The FDA's biologics center is the most consequential job in American medicine that most people have never heard of. It decides whether gene therapies, vaccines, and rare-disease treatments ever reach patients. And right now, it doesn't have a permanent director.
Vinay Prasad will leave the Center for Biologics Evaluation and Research at the end of April, departing for the second time in under a year, according to Endpoints News. The search for his replacement is narrowing, according to sources familiar with the process. But the candidates face a strange arithmetic: the person widely seen as most qualified was forced out by the same administration now doing the hiring.
Peter Marks ran CBER for nine years. He helped build the system that allowed COVID vaccines to move at unprecedented speed. He was the FDA official who overruled his own staff in 2024 to approve Sarepta Therapeutics' gene therapy for Duchenne muscular dystrophy, a decision that split the scientific community but gave parents a treatment they had been pleading for. In March 2025, Health and Human Services Secretary Robert F. Kennedy Jr. told him to resign or be fired, according to Reuters. Marks chose the first option. His resignation letter said Kennedy's department had made clear that "truth and transparency are not desired by the Secretary, but rather he wishes subservient confirmation of his misinformation and lies." By October, he was running infectious disease research at Eli Lilly.
He is now the leading candidate to return, according to people familiar with the discussions. Which raises a question nobody in official Washington seems eager to answer: what does it mean when the same administration that forced out its top vaccine regulator is now hoping to rehire him?
The instability at CBER goes beyond one appointment. The FDA's drug evaluation center has had five different directors since January 2025, with Tracy Beth Hoeg now serving as acting director. Prasad himself held the CBER job twice, quitting in July 2025 over a dispute about a Duchenne therapy, then returning two weeks later after the White House intervened. He departs again in a few weeks. Investors call this the core problem.
In a survey conducted by RBC Capital Markets, biotech funds ranked regulatory uncertainty as the biggest threat to the sector. An April letter to President Trump from a coalition of nearly 100 rare-disease patient groups, biotech executives, and investors put a number on it: 84% of investors surveyed said they had reduced, paused, or exited rare-disease programs because of FDA unpredictability. Two-thirds of companies said they had grown more cautious about fundraising. The letter urged the administration to "restore regulatory clarity" before the new CBER director takes over.
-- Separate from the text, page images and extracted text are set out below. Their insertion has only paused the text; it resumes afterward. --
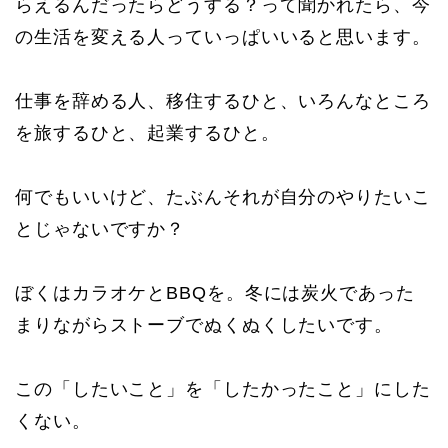
らえるんだったらどうする？って聞かれたら、今
の生活を変える人っていっぱいいると思います。
仕事を辞める人、移住するひと、いろんなところ
を旅するひと、起業するひと。
何でもいいけど、たぶんそれが自分のやりたいこ
とじゃないですか？
ぼくはカラオケとBBQを。冬には炭火であった
まりながらストーブでぬくぬくしたいです。
この「したいこと」を「したかったこと」にした
くない。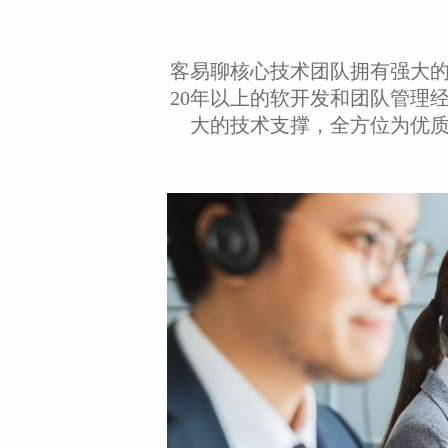
客易聊核心技术团队拥有强大
20年以上的软开发和团队管理
大的技术支撑，全方位为优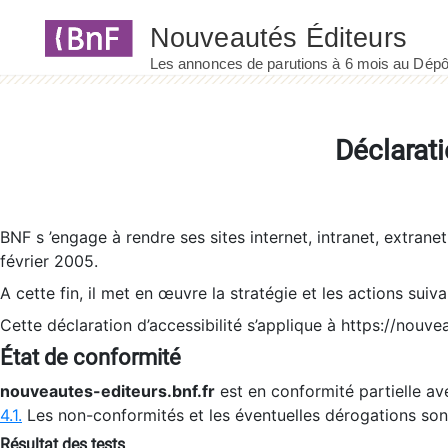
Panneau de gestion des cookies
Déclarati
BNF s ’engage à rendre ses sites internet, intranet, extrane
février 2005.
A cette fin, il met en œuvre la stratégie et les actions suiv
Cette déclaration d’accessibilité s’applique à https://nouvea
État de conformité
nouveautes-editeurs.bnf.fr
est en conformité partielle ave
4.1.
Les non-conformités et les éventuelles dérogations so
Résultat des tests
The data behind the anxiety is stark. In 2025, CBER approved five orphan drugs and issued four rejection letters, turning away roughly half of late-stage rare-disease programs. The historical rejection rate had been closer to 10%. In the first quarter of 2026, CBER approved one orphan drug and issued two rejections, while the drug evaluation center handled eight approvals in the same period.
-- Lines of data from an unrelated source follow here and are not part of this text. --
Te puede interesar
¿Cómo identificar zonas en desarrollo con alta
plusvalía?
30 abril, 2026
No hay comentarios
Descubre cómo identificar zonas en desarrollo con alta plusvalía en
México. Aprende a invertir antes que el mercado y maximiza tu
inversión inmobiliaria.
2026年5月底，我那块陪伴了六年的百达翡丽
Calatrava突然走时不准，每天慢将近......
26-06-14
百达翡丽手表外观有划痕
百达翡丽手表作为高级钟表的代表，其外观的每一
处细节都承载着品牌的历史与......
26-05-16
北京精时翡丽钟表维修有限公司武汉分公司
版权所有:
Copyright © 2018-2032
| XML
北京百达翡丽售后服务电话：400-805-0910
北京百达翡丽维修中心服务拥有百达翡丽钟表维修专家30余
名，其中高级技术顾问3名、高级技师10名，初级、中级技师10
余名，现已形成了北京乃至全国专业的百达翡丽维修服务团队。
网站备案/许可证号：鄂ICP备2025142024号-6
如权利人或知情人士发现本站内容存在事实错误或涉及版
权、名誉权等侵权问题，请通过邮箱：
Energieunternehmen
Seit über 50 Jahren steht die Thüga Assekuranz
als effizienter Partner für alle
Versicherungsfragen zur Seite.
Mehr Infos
Some companies describe a more complicated picture. Rezolute, a biotech working on a therapy for a rare form of hyperinsulinism, said the FDA was unusually collaborative in redesigning its Phase 3 trial after early data looked different than expected. CERo Therapeutics described the agency as responsive when it asked to expand a trial into a new indication. Both experiences run counter to the broader narrative of an agency gone rigid. The distinction may be context: early-stage feedback from FDA technical staff has generally stayed constructive, while late-stage regulatory decisions have produced the most visible friction.
The policy shifts during Prasad's tenure are real and, in some cases, potentially lasting. The FDA's default position now favors a single pivotal trial combined with confirmatory evidence rather than two large Phase 3 studies. A new "plausible mechanism" pathway aims to streamline approval for individualized gene therapies for ultra-rare diseases, targeting conditions affecting single patients where randomized trials are impossible. The agency has proposed creating a clinical trial notification system that would replace the existing IND application process for early-phase studies, a change that could compress the timeline for getting a first-in-human therapy into the clinic.
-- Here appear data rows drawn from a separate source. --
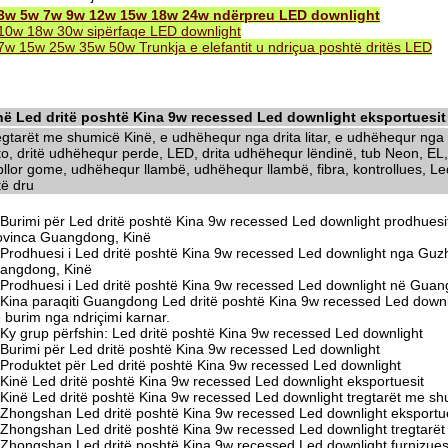
3w 5w 7w 9w 12w 15w 18w 24w ndërpreu LED downlight
10w 18w 30w sipërfaqe LED downlight
7w 15w 25w 35w 50w Trunkja e elefantit u ndriçua poshtë dritës LED
në Led dritë poshtë Kina 9w recessed Led downlight eksportuesit
egtarët me shumicë Kinë, e udhëhequr nga drita litar, e udhëhequr nga d
to, dritë udhëhequr perde, LED, drita udhëhequr lëndinë, tub Neon, EL,
llor gome, udhëhequr llambë, udhëhequr llambë, fibra, kontrollues, Led 
të dru
Burimi për Led dritë poshtë Kina 9w recessed Led downlight prodhuesi
ovinca Guangdong, Kinë
Prodhuesi i Led dritë poshtë Kina 9w recessed Led downlight nga Guz
angdong, Kinë
Prodhuesi i Led dritë poshtë Kina 9w recessed Led downlight në Guan
Kina paraqiti Guangdong Led dritë poshtë Kina 9w recessed Led downli
 burim nga ndriçimi karnar.
Ky grup përfshin: Led dritë poshtë Kina 9w recessed Led downlight
Burimi për Led dritë poshtë Kina 9w recessed Led downlight
Produktet për Led dritë poshtë Kina 9w recessed Led downlight
Kinë Led dritë poshtë Kina 9w recessed Led downlight eksportuesit
Kinë Led dritë poshtë Kina 9w recessed Led downlight tregtarët me s
Zhongshan Led dritë poshtë Kina 9w recessed Led downlight eksportue
Zhongshan Led dritë poshtë Kina 9w recessed Led downlight tregtarë
Zhongshan Led dritë poshtë Kina 9w recessed Led downlight furnizues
But those reforms were announced via New England Journal of Medicine op-eds and social media posts rather than formal guidance documents, per FDA Insider. Companies say they are watching the actions, not the announcements. Moderna submitted an application for an mRNA flu vaccine that should have fit the agency's stated criteria. The FDA initially refused to file it, according to FDA Insider. The White House intervened. The application was eventually accepted. The episode became a parable about what "flexibility" means when the people saying it and the people deciding it may not be the same people.
For the next CBER director, the agenda is not empty. The plausible mechanism framework needs operational definition. The single-trial standard needs formal guidance. A clinical trial notification pathway needs to move from proposal to reality. And somewhere in that queue of undone policy, there are patients with rare diseases who have run out of time to wait for the FDA to figure out what it wants.
Makary has said he will name a replacement before Prasad leaves. The leading candidate is a man who was escorted out eight months ago. Whether he would accept the job, whether the administration would offer it, and whether the agency can recruit anyone else willing to inherit this particular mess are questions that nobody in the building seems confident answering.